■ **Exercise prompt**
Reproduce the opening lines of the records exactly, please, stopping after the line that contains "Eau minérale : Nouvelle saisie à Sousse, deux".

::::::::::

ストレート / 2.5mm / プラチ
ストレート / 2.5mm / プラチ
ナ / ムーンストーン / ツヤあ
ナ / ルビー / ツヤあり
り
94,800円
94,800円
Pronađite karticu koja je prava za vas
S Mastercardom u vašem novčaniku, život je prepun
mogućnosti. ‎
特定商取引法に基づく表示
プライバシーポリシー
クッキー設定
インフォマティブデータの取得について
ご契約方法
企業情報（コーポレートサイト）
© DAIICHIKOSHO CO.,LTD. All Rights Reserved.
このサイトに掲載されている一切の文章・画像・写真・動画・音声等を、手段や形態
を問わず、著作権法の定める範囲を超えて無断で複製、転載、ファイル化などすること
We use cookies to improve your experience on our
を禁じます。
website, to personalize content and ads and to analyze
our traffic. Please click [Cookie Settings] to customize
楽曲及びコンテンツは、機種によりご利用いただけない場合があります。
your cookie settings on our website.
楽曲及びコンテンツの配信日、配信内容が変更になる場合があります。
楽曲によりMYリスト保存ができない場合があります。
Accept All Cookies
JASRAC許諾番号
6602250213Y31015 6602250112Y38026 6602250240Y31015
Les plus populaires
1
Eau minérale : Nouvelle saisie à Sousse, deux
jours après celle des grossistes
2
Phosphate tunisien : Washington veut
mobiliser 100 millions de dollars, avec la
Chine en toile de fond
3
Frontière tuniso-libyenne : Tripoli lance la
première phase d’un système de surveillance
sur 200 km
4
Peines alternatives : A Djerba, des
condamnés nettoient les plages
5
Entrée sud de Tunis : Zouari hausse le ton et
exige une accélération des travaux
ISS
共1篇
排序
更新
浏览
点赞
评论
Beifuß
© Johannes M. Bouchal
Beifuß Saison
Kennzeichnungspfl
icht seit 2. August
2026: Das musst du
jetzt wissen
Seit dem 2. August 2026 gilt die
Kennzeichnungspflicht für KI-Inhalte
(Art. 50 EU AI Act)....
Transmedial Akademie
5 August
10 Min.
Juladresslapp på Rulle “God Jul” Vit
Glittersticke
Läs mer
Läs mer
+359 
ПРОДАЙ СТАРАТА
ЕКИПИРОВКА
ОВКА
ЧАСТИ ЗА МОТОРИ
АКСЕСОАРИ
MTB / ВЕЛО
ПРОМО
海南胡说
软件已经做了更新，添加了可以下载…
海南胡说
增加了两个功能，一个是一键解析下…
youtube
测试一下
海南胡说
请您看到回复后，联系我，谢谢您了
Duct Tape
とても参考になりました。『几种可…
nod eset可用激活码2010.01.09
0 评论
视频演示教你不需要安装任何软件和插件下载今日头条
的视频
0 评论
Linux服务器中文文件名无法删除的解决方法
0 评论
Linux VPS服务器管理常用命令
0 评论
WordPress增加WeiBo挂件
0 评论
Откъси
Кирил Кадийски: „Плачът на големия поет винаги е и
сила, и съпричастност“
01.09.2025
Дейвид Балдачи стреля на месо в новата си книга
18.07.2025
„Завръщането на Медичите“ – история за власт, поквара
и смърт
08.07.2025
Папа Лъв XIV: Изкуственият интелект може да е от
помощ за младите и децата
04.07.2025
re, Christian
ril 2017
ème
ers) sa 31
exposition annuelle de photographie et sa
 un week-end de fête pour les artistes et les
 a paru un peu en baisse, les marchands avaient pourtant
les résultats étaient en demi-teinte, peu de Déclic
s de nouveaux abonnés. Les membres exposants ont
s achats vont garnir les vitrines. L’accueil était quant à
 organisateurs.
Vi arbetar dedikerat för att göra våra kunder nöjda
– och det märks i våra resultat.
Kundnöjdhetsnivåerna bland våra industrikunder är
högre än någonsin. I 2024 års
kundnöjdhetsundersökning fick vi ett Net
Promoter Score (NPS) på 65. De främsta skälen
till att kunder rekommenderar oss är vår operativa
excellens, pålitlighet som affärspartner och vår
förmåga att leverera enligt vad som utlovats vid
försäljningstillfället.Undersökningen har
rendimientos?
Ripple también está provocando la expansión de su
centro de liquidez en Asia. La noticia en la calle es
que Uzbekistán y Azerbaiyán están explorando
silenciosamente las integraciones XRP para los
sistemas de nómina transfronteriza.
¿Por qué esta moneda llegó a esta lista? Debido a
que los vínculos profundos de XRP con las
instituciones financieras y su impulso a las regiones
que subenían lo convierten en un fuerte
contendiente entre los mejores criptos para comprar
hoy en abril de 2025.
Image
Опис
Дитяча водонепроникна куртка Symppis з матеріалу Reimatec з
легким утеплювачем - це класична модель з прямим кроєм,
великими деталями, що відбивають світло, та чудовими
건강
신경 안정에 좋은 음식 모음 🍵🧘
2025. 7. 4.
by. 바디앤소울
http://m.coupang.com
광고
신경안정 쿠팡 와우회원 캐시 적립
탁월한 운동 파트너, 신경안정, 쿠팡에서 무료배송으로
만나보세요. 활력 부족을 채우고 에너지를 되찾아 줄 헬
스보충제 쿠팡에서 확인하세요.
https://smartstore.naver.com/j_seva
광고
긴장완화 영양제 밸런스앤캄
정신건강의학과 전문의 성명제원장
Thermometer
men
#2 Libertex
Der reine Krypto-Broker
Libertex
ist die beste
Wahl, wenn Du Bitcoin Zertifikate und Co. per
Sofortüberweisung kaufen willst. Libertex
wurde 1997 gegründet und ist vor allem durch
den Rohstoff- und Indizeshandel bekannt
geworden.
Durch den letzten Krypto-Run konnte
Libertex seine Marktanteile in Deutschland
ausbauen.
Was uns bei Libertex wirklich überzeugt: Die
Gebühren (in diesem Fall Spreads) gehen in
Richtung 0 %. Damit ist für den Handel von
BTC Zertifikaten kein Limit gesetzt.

::::::::::

■ **Problem solution**
ストレート / 2.5mm / プラチ
ストレート / 2.5mm / プラチ
ナ / ムーンストーン / ツヤあ
ナ / ルビー / ツヤあり
り
94,800円
94,800円
Pronađite karticu koja je prava za vas
S Mastercardom u vašem novčaniku, život je prepun
mogućnosti. ‎
特定商取引法に基づく表示
プライバシーポリシー
クッキー設定
インフォマティブデータの取得について
ご契約方法
企業情報（コーポレートサイト）
© DAIICHIKOSHO CO.,LTD. All Rights Reserved.
このサイトに掲載されている一切の文章・画像・写真・動画・音声等を、手段や形態
を問わず、著作権法の定める範囲を超えて無断で複製、転載、ファイル化などすること
We use cookies to improve your experience on our
を禁じます。
website, to personalize content and ads and to analyze
our traffic. Please click [Cookie Settings] to customize
楽曲及びコンテンツは、機種によりご利用いただけない場合があります。
your cookie settings on our website.
楽曲及びコンテンツの配信日、配信内容が変更になる場合があります。
楽曲によりMYリスト保存ができない場合があります。
Accept All Cookies
JASRAC許諾番号
6602250213Y31015 6602250112Y38026 6602250240Y31015
Les plus populaires
1
Eau minérale : Nouvelle saisie à Sousse, deux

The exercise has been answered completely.